Prior to the 1892 strike, there were other strikes against the companies of Carnegie Steel Corporation. According to Frick, the first strike of importance that he could remember was in the coke region in 1886. Frick stated that in 1886, a Pennsylvania law went into effect that prohibited the employment of women. The company had never employed a woman, yet the wives of the immigrants who worked in the coke region would accompany and help their husbands. The workers did piecework, for which they were paid per each piece that they completed. With the help of their wives, the workers were able to complete more pieces and make more money. When the state passed this law, which went into effect on January 1, 1886, the company issued an order that the women were not to go to work with the men. This resulted in a strike.³
In September 1908, there was a strike at Ferguson & Levin. The girls who worked there were protesting a decrease in pay for the same number of hours. The strikers were part of Local 140 of the Shirt Waist and Factory Workers.

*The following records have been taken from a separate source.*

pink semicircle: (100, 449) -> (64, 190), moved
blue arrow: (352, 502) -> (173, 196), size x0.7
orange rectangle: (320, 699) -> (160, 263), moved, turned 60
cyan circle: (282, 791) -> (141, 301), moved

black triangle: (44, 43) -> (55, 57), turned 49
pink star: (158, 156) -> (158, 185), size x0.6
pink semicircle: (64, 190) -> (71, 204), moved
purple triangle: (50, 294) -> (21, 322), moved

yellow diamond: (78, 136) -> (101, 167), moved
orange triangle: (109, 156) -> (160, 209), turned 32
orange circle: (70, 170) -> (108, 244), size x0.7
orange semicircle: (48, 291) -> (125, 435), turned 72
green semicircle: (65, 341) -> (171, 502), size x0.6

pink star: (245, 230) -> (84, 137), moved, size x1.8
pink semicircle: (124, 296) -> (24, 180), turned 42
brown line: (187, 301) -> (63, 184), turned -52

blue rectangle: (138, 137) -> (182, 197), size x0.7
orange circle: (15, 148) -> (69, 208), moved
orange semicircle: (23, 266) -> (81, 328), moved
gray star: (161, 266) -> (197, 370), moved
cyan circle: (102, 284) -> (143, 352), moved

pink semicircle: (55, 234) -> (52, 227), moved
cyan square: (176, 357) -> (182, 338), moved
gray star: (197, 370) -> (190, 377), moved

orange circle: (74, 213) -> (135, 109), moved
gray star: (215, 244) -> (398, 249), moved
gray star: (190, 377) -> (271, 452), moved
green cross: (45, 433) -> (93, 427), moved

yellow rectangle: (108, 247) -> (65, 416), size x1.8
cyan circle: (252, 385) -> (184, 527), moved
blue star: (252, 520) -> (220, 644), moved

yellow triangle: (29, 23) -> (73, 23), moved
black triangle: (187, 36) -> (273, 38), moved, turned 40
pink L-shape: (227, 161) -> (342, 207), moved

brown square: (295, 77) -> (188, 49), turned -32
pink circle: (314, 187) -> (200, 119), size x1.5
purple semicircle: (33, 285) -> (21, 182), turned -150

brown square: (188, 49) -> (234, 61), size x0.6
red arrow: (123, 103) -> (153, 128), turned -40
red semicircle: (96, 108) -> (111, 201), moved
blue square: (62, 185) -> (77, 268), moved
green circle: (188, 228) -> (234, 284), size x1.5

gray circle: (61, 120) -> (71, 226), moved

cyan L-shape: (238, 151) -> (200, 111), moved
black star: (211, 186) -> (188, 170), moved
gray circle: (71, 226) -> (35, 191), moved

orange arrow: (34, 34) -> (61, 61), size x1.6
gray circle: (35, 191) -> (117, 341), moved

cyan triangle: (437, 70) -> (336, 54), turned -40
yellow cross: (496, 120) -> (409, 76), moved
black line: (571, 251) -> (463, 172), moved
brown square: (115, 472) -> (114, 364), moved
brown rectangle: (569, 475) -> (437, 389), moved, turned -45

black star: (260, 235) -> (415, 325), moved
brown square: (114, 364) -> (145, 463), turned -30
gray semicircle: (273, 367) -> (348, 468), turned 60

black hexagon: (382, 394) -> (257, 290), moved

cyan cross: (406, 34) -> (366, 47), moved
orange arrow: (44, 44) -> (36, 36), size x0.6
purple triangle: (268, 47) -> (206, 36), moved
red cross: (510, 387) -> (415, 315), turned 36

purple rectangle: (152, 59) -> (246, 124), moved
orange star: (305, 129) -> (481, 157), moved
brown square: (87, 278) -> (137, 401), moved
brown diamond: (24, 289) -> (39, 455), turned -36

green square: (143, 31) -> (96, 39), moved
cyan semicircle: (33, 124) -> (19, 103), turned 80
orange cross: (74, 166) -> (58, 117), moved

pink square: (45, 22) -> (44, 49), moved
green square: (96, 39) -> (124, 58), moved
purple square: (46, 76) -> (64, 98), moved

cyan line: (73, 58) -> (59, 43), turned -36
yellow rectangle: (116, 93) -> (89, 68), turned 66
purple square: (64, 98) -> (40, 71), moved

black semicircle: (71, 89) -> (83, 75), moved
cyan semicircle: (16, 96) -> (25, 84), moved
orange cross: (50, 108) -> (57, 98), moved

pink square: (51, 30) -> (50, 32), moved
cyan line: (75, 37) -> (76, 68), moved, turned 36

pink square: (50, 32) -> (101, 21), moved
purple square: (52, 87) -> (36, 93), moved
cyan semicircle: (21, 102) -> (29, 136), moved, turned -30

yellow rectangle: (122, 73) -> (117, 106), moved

One of the most prominent women in early Pittsburgh labor history was Fannie Sellins. She was an organizer for garment workers, miners, and steelworkers. Born in 1872, Sellins became involved in labor after being forced to work in a St. Louis garment shop to support herself and her children. Her husband had been killed during a labor strike. To find work, Sellins moved to Chicago, where she became secretary of her garment workers’ local and took part in a 1911 strike. This attracted the attention of the United Mineworkers of America (UMWA), who wanted Sellins in the non-union coal fields of West Virginia.
After working in the fields for four years, Sellins took up residence in New Kensington, Pennsylvania. She became an organizer and troubleshooter for UMWA District 5. Sellins helped to organize the US Steel Corporation Mills at Vandergrift, Leechburgh, and New Kensington. She also organized the Independent Allegheny and West Pennsylvania Steel Companies of Brackenridge.
Sellins was eventually killed during a strike against the Allegheny Steel coal companies. Even though none of the strikers supposedly called for her help, Sellins received a phone call to go to West Natrona. During the strike, a company gunman shot and killed her. There was a jury and trial in 1923 that resulted in the acquittal of those accused of her murder.
Fannie Sellins was an important figure within the early labor movement. Because of her involvement in organized labor, there is a memorial erected at the Union cemetery in Arnold. However, she was only one of other women involved in organized labor and strikes during the early twentieth century.
º Maurine Greenwauld. "Women and Pennsylvania Working-Class History," Pennsylvania History: A Journal of Mid-Atlantic Studies 64, no. 1 (1996): 7.
¹ S.J. Kleinberg, The Shadow of the Mills: Working-Class Families in Pittsburgh, 1870-1907 (Pittsburgh: University of Pittsburgh Press, 1989), 143-157.
² Richard O. Boyer and Herbert M. Morais, Labor's Untold Story (New York: United Electrical, Radio, and Machine Workers of America, 1970), 33.
³ David P. Demarest and Fannia Weingartner, The River Ran Red: Homestead 1892 (Pittsburgh: University of Pittsburgh Press, 1992), 18.